ImaginOn is notable as the first LEED-certified public facility in Mecklenburg County. ImaginOn is certified as a 'green' building at the silver level by the U.S. Green Building Council.

==Tech Central, the Loft, and Studio I==
The Loft is a 4000 sqft space on the third floor of ImaginOn dedicated to teens. Also on the third floor is Studio I, an animation and sound studio that teens can use to produce stop-motion and computer-generated animations as well as accompanying sound tracks. The national winners of the 2007 and the 2008 Young Adult Public Service Announcement contests sponsored by the Collaborative Summer Reading Program were produced by teens using Studio I. The Loft also contains collaborative spaces for teens to work together on projects and a library with the latest in DVDs, books, graphic novels, and CDs of interest to teens.

Tech Central is a computer lab for teens with over thirty computers and a wide variety of activities for visitors under 19 years, and adults accompanied by a child.
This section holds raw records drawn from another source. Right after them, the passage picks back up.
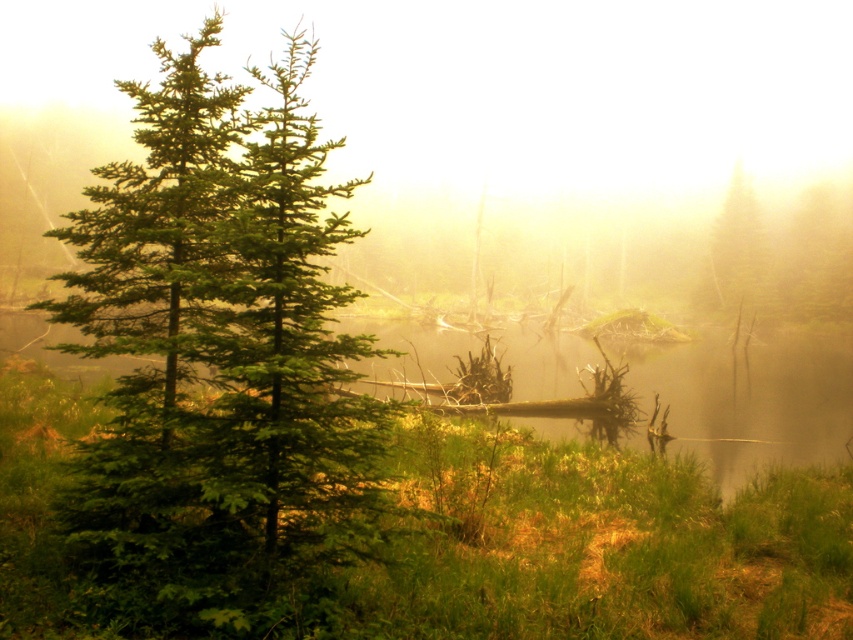 Who is more distant from viewer, (283,493) or (759,240)?

The point (759,240) is more distant.

Does green matte tree at left have a larger size compared to green matte tree at upper right?

Indeed, green matte tree at left has a larger size compared to green matte tree at upper right.

You are a GUI agent. You are given a task and a screenshot of the screen. Output one action in this format:
    pyautogui.click(x=<x>, y=<y>)
    Task: Click on the green matte tree at left
    Image resolution: width=853 pixels, height=640 pixels.
    Given the screenshot: What is the action you would take?
    pyautogui.click(x=221, y=364) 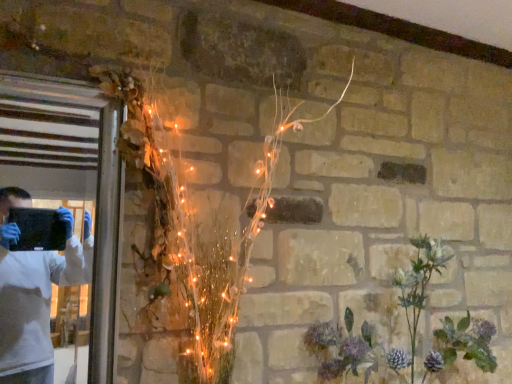 Describe the element at coordinates (374, 327) in the screenshot. The image size is (512, 384). I see `purple matte floral arrangement at lower right` at that location.

In order to face purple matte floral arrangement at lower right, should I rotate leftwards or rightwards?

A 20.305 degree turn to the right will do.

Where is `purple matte floral arrangement at lower right`? This screenshot has height=384, width=512. purple matte floral arrangement at lower right is located at coordinates (374, 327).

What is the approximate height of purple matte floral arrangement at lower right?

purple matte floral arrangement at lower right is 21.60 inches tall.

I want to click on purple matte floral arrangement at lower right, so pyautogui.click(x=374, y=327). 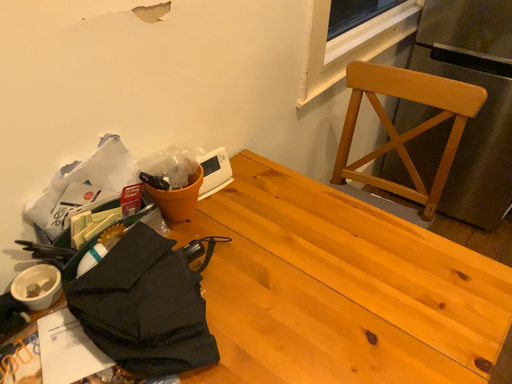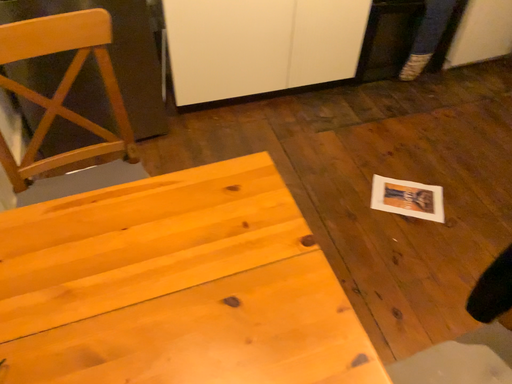 Question: How did the camera likely rotate when shooting the video?

Choices:
 (A) rotated upward
 (B) rotated downward

Answer: (A) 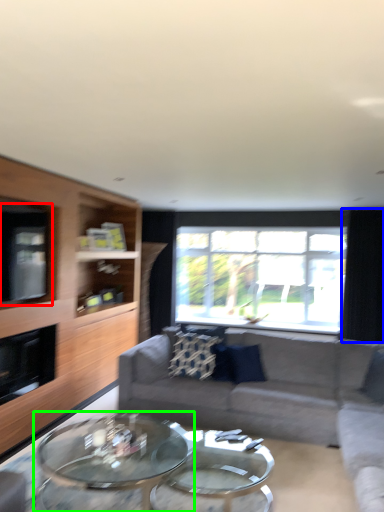 Question: Estimate the real-world distances between objects in this image. Which object is farther from window screen (highlighted by a red box), curtain (highlighted by a blue box) or coffee table (highlighted by a green box)?

Choices:
 (A) curtain
 (B) coffee table

Answer: (A)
==Spangler Children's Library==
The Spangler Children's Library is located on the first floor of ImaginOn and contains a large collection of books and materials appealing to children from birth through fifth grade. The Spangler Library also hosts collections of special interest to teachers, parents, and caregivers.

==McColl Family Theatre==
The McColl Family Theatre is a proscenium theater with trapped stage and single purchase fly system. There are 420 seats in the orchestra and an additional 150 seats on the balcony level.
Children's Theatre of Charlotte uses the McColl Family Theatre (as well as the Wells Fargo Playhouse) to stage a full season of professional theatre for families. "The Lion, the Witch and the Wardrobe" opened the 2005 season.

==Wells Fargo Playhouse==
The Wells Fargo Playhouse is designed as a theater with a modified thrust configuration and a reconfigurable proscenium. Its 250 seats are regularly filled for performances by Children's Theatre of Charlotte, as well as film series and other programs sponsored by either the Library or the Children's Theatre of Charlotte.